** Opening Data supplied block **
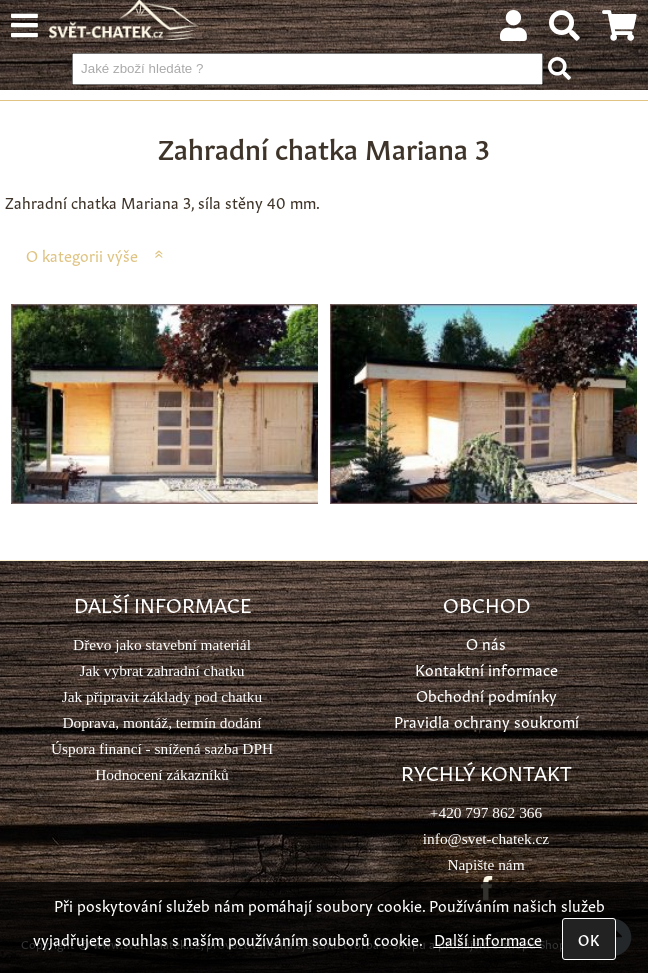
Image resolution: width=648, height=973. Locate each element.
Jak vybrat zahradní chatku (161, 670)
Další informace (488, 938)
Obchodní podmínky (486, 694)
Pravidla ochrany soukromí (486, 720)
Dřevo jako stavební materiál (162, 644)
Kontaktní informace (486, 668)
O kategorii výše (82, 254)
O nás (486, 642)
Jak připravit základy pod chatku (162, 696)
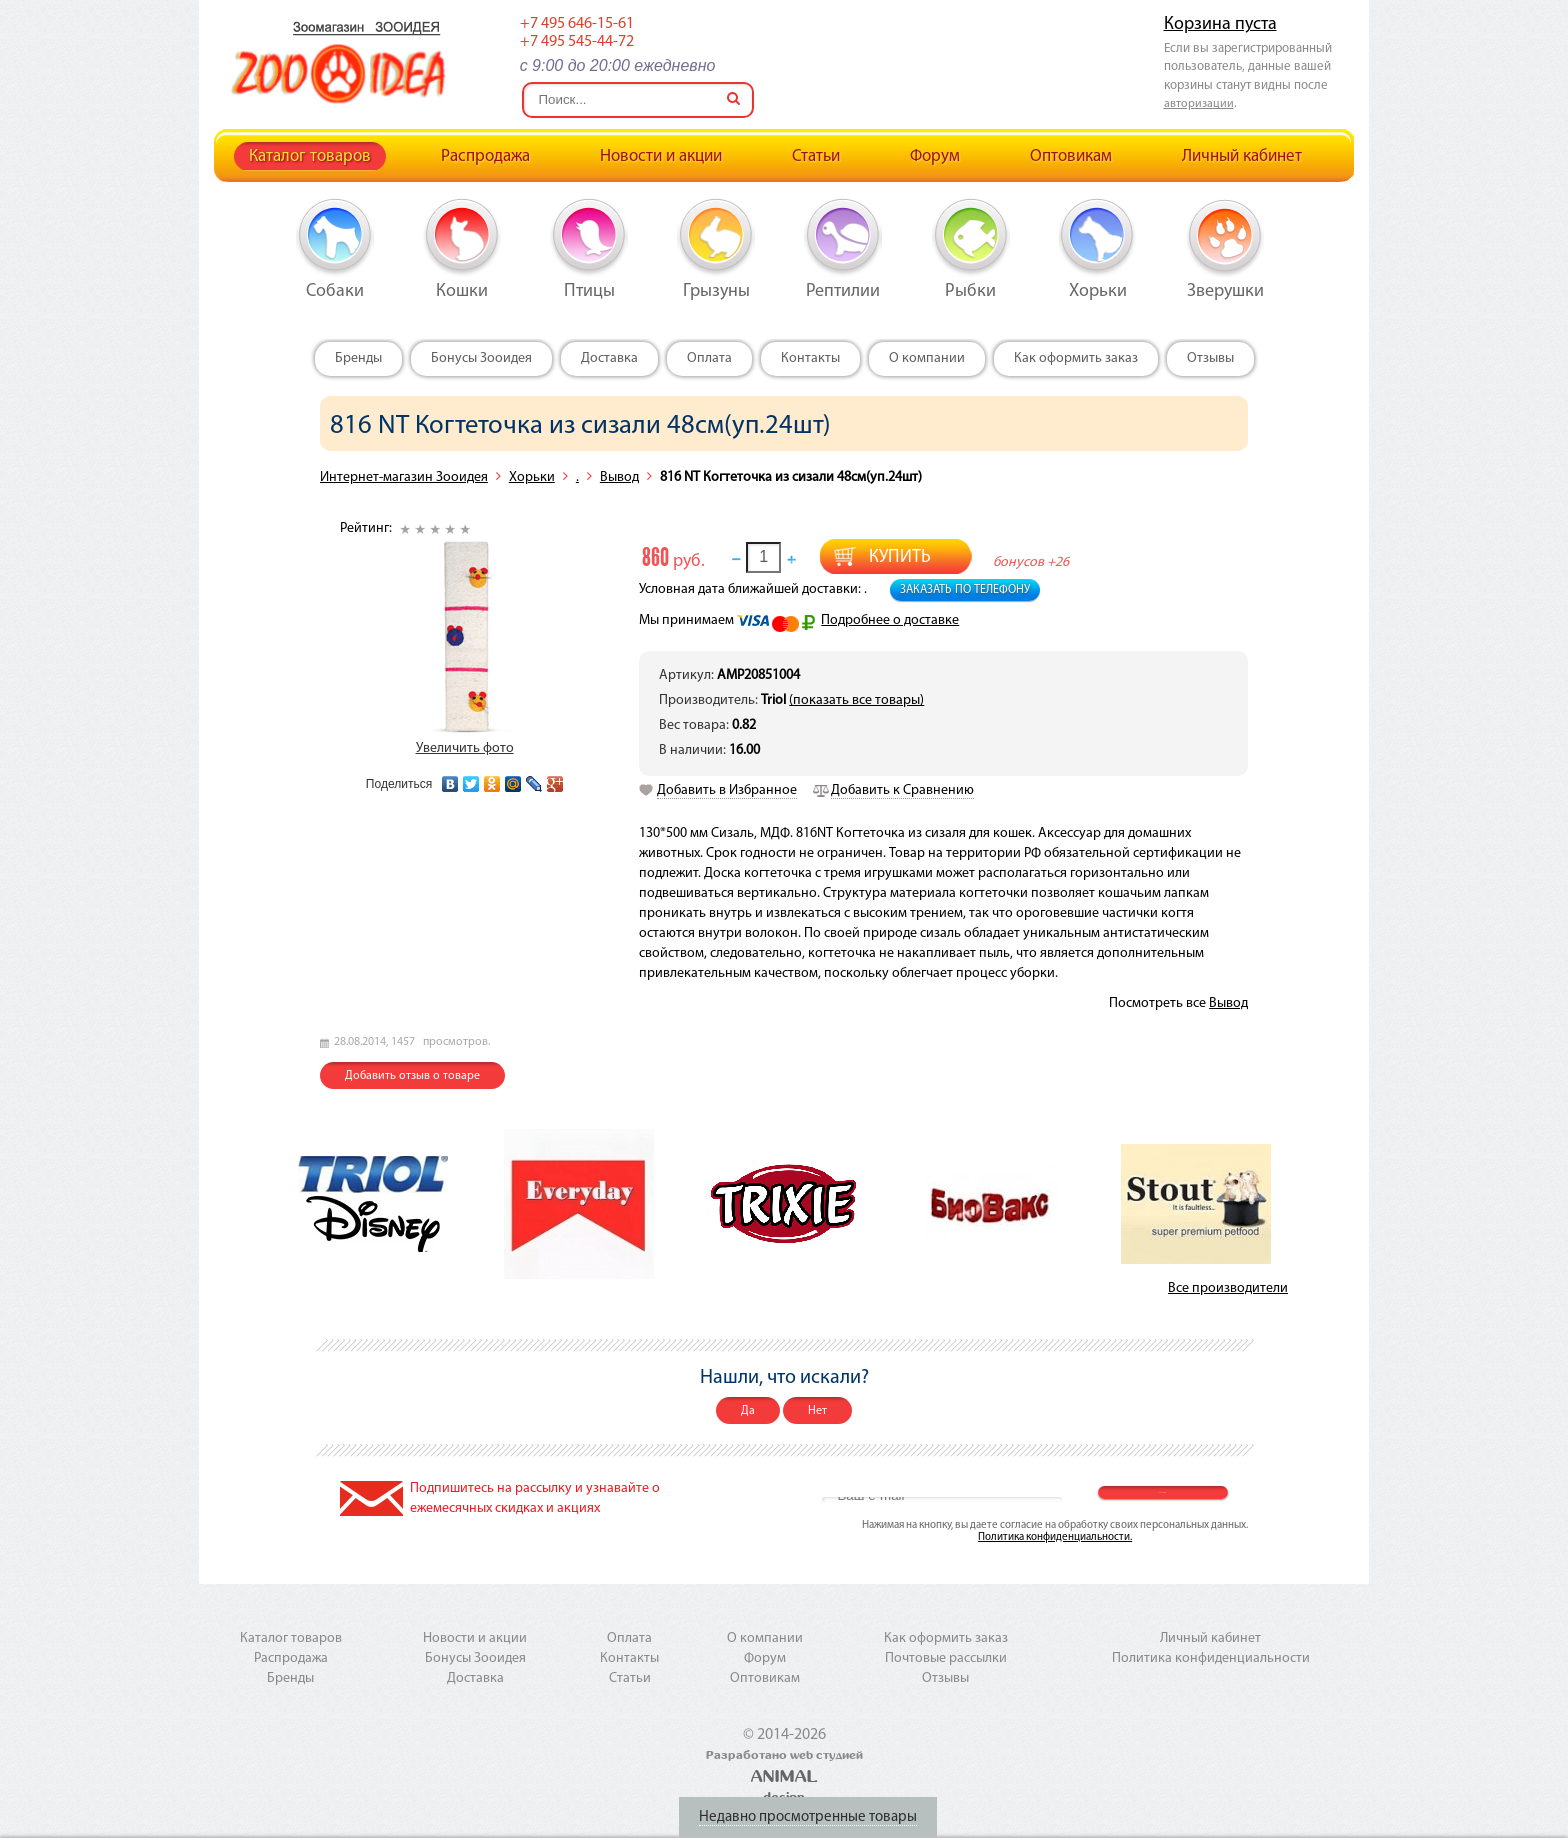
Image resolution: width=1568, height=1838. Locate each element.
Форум (935, 156)
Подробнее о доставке (890, 620)
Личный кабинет (1242, 156)
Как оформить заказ (1076, 358)
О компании (927, 358)
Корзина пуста (1220, 24)
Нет (817, 1411)
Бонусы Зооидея (481, 358)
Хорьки (532, 477)
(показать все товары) (856, 700)
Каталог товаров (310, 156)
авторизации (1199, 104)
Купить (900, 557)
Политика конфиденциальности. (1055, 1537)
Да (748, 1411)
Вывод (619, 477)
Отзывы (1210, 358)
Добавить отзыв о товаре (412, 1076)
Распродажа (485, 156)
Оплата (709, 358)
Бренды (358, 358)
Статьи (816, 156)
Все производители (1228, 1288)
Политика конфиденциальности (1211, 1658)
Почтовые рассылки (946, 1658)
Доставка (609, 358)
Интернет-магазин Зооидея (404, 477)
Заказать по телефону (965, 590)
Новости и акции (661, 156)
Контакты (810, 358)
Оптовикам (1071, 156)
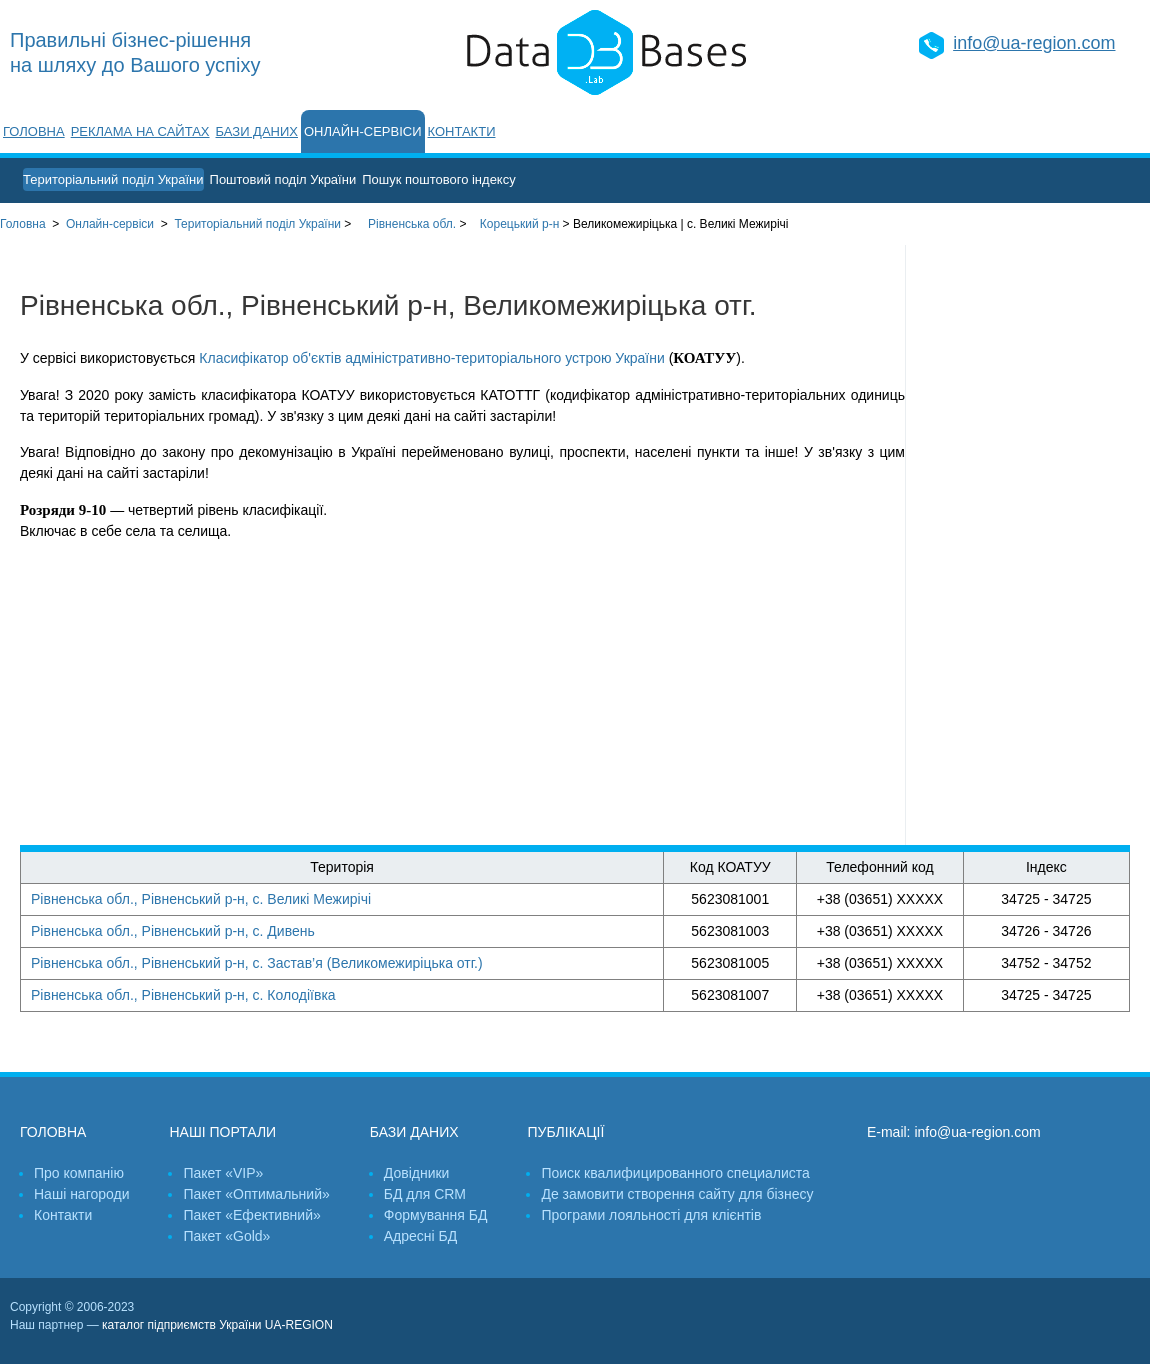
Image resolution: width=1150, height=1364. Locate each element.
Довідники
** Closing Data supplied block **
■ Directions for this task
Give back the data exactly. Pictures stay out.

■ Task output
Image resolution: width=648, height=973. Locate each element.
Jak vybrat zahradní chatku (161, 670)
Další informace (488, 938)
Obchodní podmínky (486, 694)
Pravidla ochrany soukromí (486, 720)
Dřevo jako stavební materiál (162, 644)
Kontaktní informace (486, 668)
O kategorii výše (82, 254)
O nás (486, 642)
Jak připravit základy pod chatku (162, 696)
Image resolution: width=1568, height=1838. Locate each element.
Форум (935, 156)
Подробнее о доставке (890, 620)
Личный кабинет (1242, 156)
Как оформить заказ (1076, 358)
О компании (927, 358)
Корзина пуста (1220, 24)
Нет (817, 1411)
Бонусы Зооидея (481, 358)
Хорьки (532, 477)
(показать все товары) (856, 700)
Каталог товаров (310, 156)
авторизации (1199, 104)
Купить (900, 557)
Политика конфиденциальности. (1055, 1537)
Да (748, 1411)
Вывод (619, 477)
Отзывы (1210, 358)
Добавить отзыв о товаре (412, 1076)
Распродажа (485, 156)
Оплата (709, 358)
Бренды (358, 358)
Статьи (816, 156)
Все производители (1228, 1288)
Политика конфиденциальности (1211, 1658)
Почтовые рассылки (946, 1658)
Доставка (609, 358)
Интернет-магазин Зооидея (404, 477)
Заказать по телефону (965, 590)
Новости и акции (661, 156)
Контакты (810, 358)
Оптовикам (1071, 156)
Image resolution: width=1150, height=1364. Locate each element.
Довідники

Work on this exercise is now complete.